2015 was a landmark year for LGBT rights in Ireland. The Marriage Equality referendum passed with a resounding “Yes” vote from the people of our country and people marched in celebration and with great excitement for the future.
The Gender Recognition bill also passed through the houses of the Oireachtas in 2015 and was signed into law. The bill enables an individual to be recognised by the government as a different gender from the one on their birth certificate and documents.
Like a passport, the individual fills out a document, supplies supporting documentation, and can then be issued a Gender Recognition Certificate which can be used to request a new birth certificate/passport etc. with the correct gender marker.
The bill didn’t garner the same volume of attention from the non-LGBT community of our country, and may have passed many people by, but it nonetheless changed the lives of transgender people in our country.
Laoise Fitzpatrick, a UCD Physics student, and former committee member of ITSA (Irish Trans Students’ Alliance, an informal support group for Irish trans youth between 18 and 30 years old) describes the importance of having your gender recognised.
“Gender recognition is, at its most basic, the acceptance of someone for who they really are. People define themselves in the way they dress and act and talk about themselves, and gender is just one way we talk about ourselves” she said.
Fitzpatrick believes the UCD community is generally very trans-positive. People seem to be willing and accepting of using people’s preferred name and pronouns (eg. he/him, she/her, they/them) and Fitzpatrick says she has walked around campus in feminine clothing and makeup and endured no harassment.
“TCD were one of the first to have a gender policy in place but UCD are doing better, we want our policy to be a document that can evolve with the times.”
And UCD is becoming even more accepting of trans people now, with a gender recognition policy currently being drafted that will enable students to have their preferred gender on official university documents.
Auditor of the LGBTQ+ society, Philip Weldon, describes the current process in place for officially changing gender in UCD documents as “jumping through hoops”. “It’s overly complicated and unnecessary and also invasive and it’s kind of archaic” he continued. But “it’s going to get better” when the policy is in place.
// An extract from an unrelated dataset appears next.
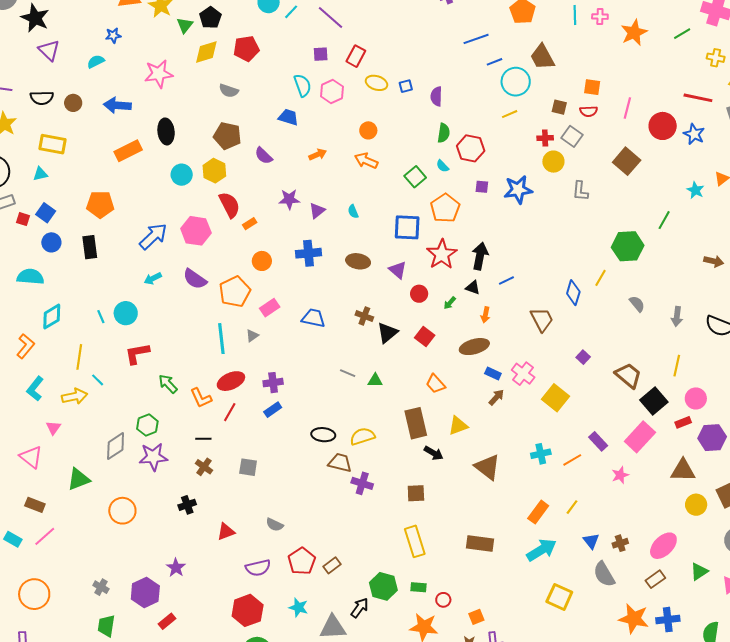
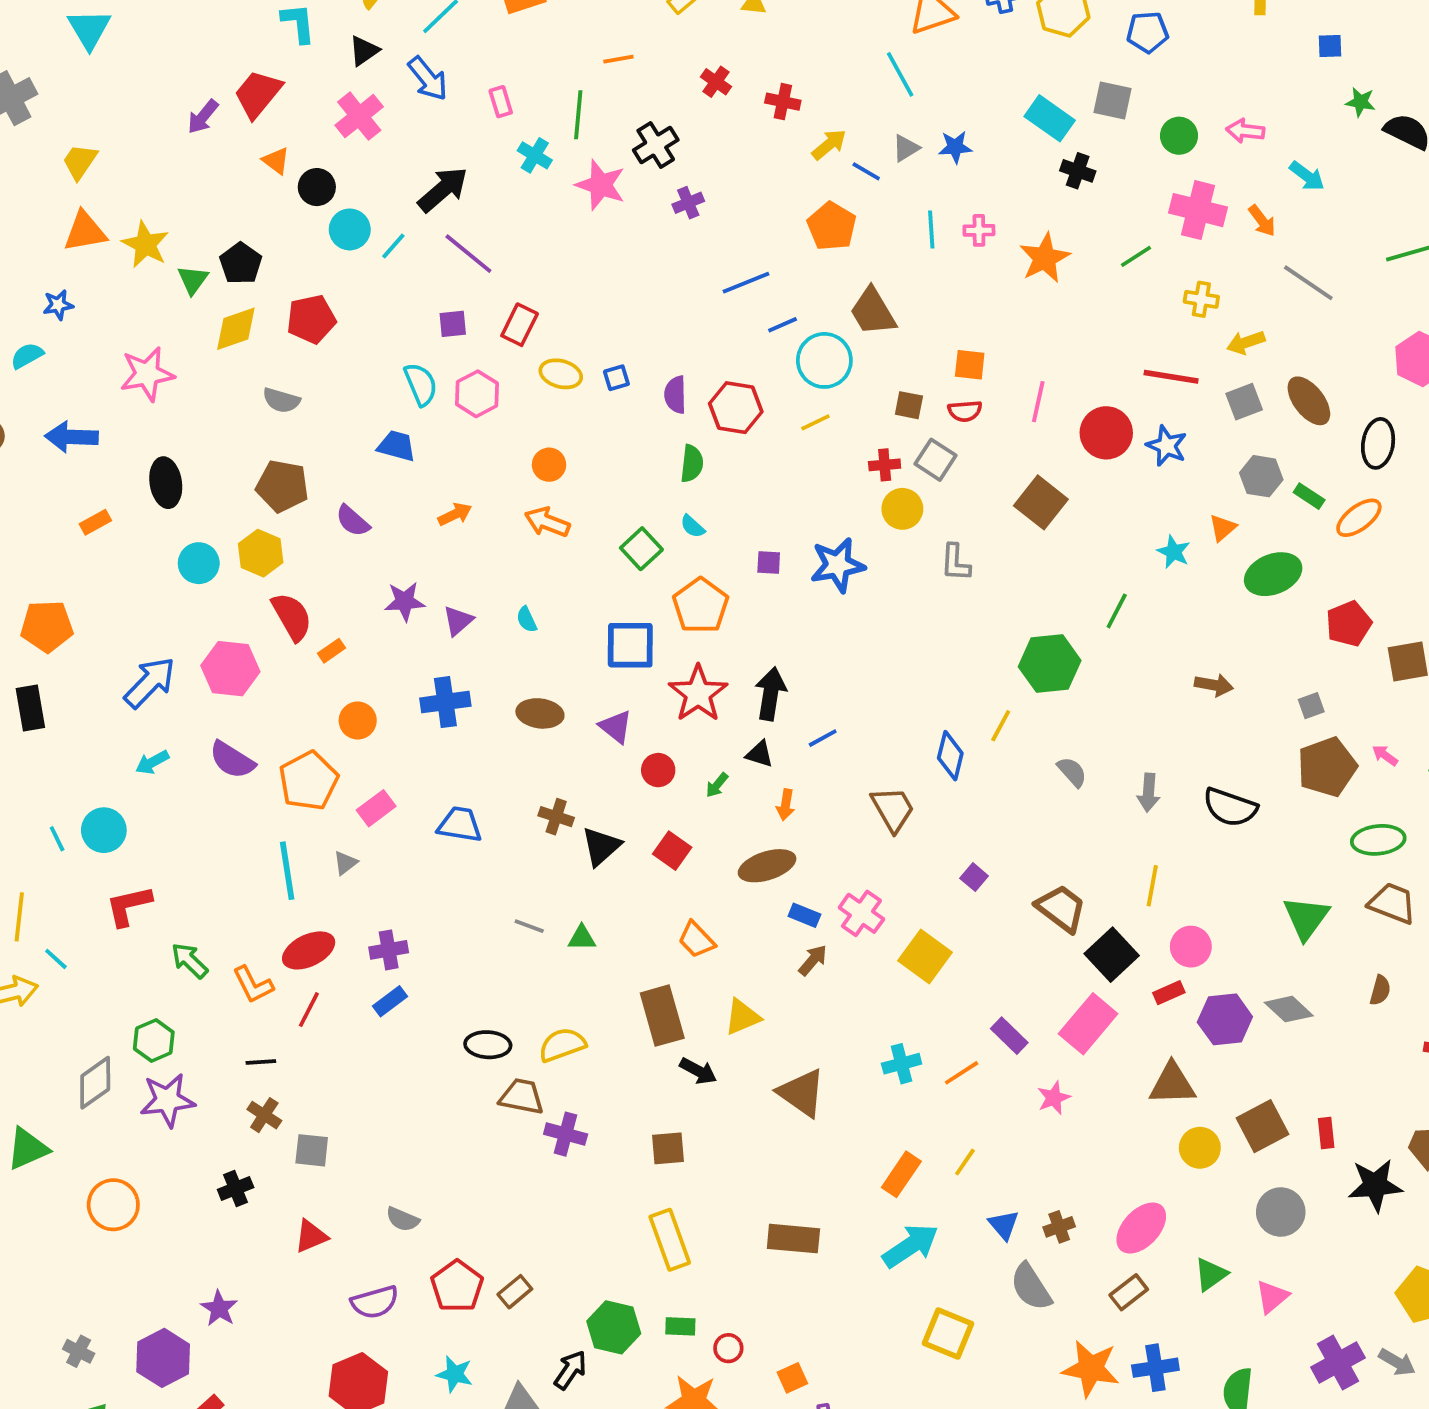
red hexagon: (471, 148) -> (736, 408), moved
orange rectangle: (128, 151) -> (95, 522), size x0.6
gray square: (248, 467) -> (312, 1150), moved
Weldon was confident that the drafted policy would be a positive one for the UCD trans community “I had a look at a draft of the policy before Christmas it seems to be pretty solid, the group wants to make it a document that can change with the times, it’s not going to be stagnant and out of date in two or three years.”
“TCD were one of the first to have a gender policy in place but UCD are doing better, we want our policy to be a document that can evolve with the times” continued Weldon.
An area lacking in our country’s gender recognition bill is the recognition of non-binary individuals, people who do not identify as male or female. Weldon hopes UCD’s gender policy will allow for non-binary recognition.
“We want everyone to feel welcome in university” said Weldon. With a policy coming in, UCD is becoming a more welcoming place for trans people, however the lack of gender-neutral bathrooms on campus remains an issue.
“Most people, trans or not, would feel uncomfortable using a bathroom which is signposted as being for a different gender.”
When it comes to going to the bathroom, Fitzpatrick says “people just want to use a bathroom where they feel safe and comfortable.” She explains why bathrooms are such a hot topic for trans people: “Trans people spend so much of our lives trying to conform to labels which do not fit us, and so after coming out it can be a huge mental or emotional blow to have to use facilities which do not reflect your gender. Most people, trans or not, would feel uncomfortable using a bathroom which is signposted as being for a different gender, so people should just be left to pee where they feel most comfortable.”
But here again, UCD is trying to make improvements. Weldon received word that “before Christmas, Buildings and Services had done an audit of buildings on campus and this time in comparison to the last time has been overwhelmingly positive. I do believe that they are in the process of identifying which bathrooms can now be changed”.
The current system in UCD is not perfect, but change is coming, change that will make UCD a place where more people feel safe and accepted, and free to be who they are.